Even if the illiquid investment bled into Penson’s regulatory capital, there is insurance through the Securities Investor Protection Corp. (SIPC), a federally mandated entity funded by broker-dealers, that covers up to $500,000 of stocks, options and bonds per account. Futures contracts, commodities and currencies are among the assets ineligible for coverage. Most brokers carry additional insurance, called excess SIPC coverage, that insures assets above the $500,000 ceiling. Check out the SIPC Website (http://www.sipc.org) to learn more.
If you are not borrowing money from your broker by using margin, or shorting stock, your trades don’t make it onto the clearing firm’s books. If you are using margin, then the clearing firm has collateral from you on the other side of its balance sheet, in case there’s a problem. Penson’s role in a transaction is to process trades electronically for its broker clients, and to make sure that the appropriate funds are in the right place at the right time.
Several executives of online brokers who clear through Penson spoke with us on the condition that their names not be used. The general reaction was that the disclosure of the illiquid loan was a public-relations disaster rather than a sign of impending financial doom.
One said that Penson’s business will be fine, but that its management has a lot to answer for. “They should disclose every security on their books to regain confidence. They should fire everyone running it, and start over with new management,” fumes the brokerage official. (Penson director Thomas R. Johnson resigned his board post on May 12. Johnson is chief executive of Call Now, which manages the Texas race track for the company that issued the bonds. Call Now was also an early investor in Penson.)
AN OFFICIAL AT ANOTHER BROKER says that regulators at the Securities and Exchange Commission and the Financial Industry Regulatory Authority “are all over this.” If Penson were to try to hide something from the regulators, “they’ll get a nice orange jumpsuit to wear for a few years.” Although he’s disappointed with the firm, the executive notes that Penson easily meets all regulatory standards. At a firm geared to active options traders, a senior manager compares clearing firms to waiters: “If they do a good job, you never think of them.” Penson has more than $100 million in excess regulatory capital, according to Vice Chairman Son.
This same official points out Penson’s technology for clearing derivative and futures trades is “way ahead of everyone else.” The company, he notes, serves not just brokerage firms but hedge funds and proprietary trading firms.
Most important for Penson, none of these executives were about to pull the plug on their clearing relationship with the firm, and few of their customers have made any noises about moving their accounts. One brokerage official said that if his firm saw customers leaving due to their clearing operation, then it would have to reassess the relationship. Changing clearing firms is a huge, time-consuming undertaking.
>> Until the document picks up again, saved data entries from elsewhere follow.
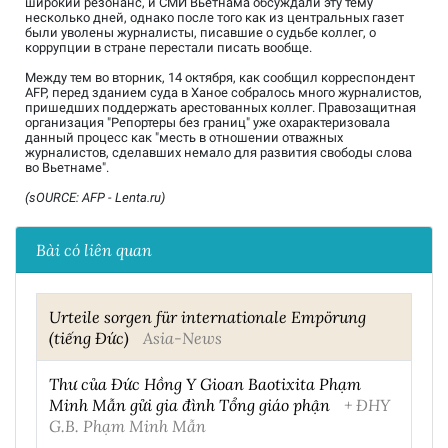
широкий резонанс, и СМИ Вьетнама обсуждали эту тему
несколько дней, однако после того как из центральных газет
были уволены журналисты, писавшие о судьбе коллег, о
коррупции в стране перестали писать вообще.
Между тем во вторник, 14 октября, как сообщил корреспондент
AFP, перед зданием суда в Ханое собралось много журналистов,
пришедших поддержать арестованных коллег. Правозащитная
организация "Репортеры без границ" уже охарактеризовала
данный процесс как "месть в отношении отважных
журналистов, сделавших немало для развития свободы слова
во Вьетнаме".
(sOURCE: AFP - Lenta.ru)
Bài có liên quan
Urteile sorgen für internationale Empörung
(tiếng Đức)
Asia-News
Thư của Đức Hồng Y Gioan Baotixita Phạm
Minh Mẫn gửi gia đình Tổng giáo phận
+ ĐHY
G.B. Phạm Minh Mẫn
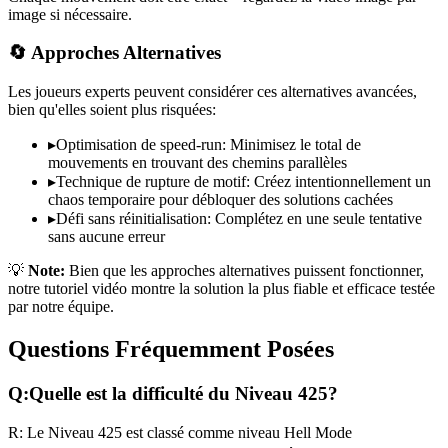
image si nécessaire.
🔄 Approches Alternatives
Les joueurs experts peuvent considérer ces alternatives avancées,
bien qu'elles soient plus risquées:
▸
Optimisation de speed-run: Minimisez le total de
mouvements en trouvant des chemins parallèles
▸
Technique de rupture de motif: Créez intentionnellement un
chaos temporaire pour débloquer des solutions cachées
▸
Défi sans réinitialisation: Complétez en une seule tentative
sans aucune erreur
💡
Note:
Bien que les approches alternatives puissent fonctionner,
notre tutoriel vidéo montre la solution la plus fiable et efficace testée
par notre équipe.
Questions Fréquemment Posées
Q:
Quelle est la difficulté du Niveau
425
?
R:
Le Niveau
425
est classé comme niveau
Hell Mode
It appears to me that moving an account away from a brokerage that clears through Penson just because of this disclosure would be a major time-sink, without much return. However, I do believe that some house-cleaning is needed—quickly—at Penson, and that it should discuss its practices and its services with brokerage customers. No doubt, Penson’s rivals already are reaching out to many of these brokers.
Published in Barron’s, May 23, 2011.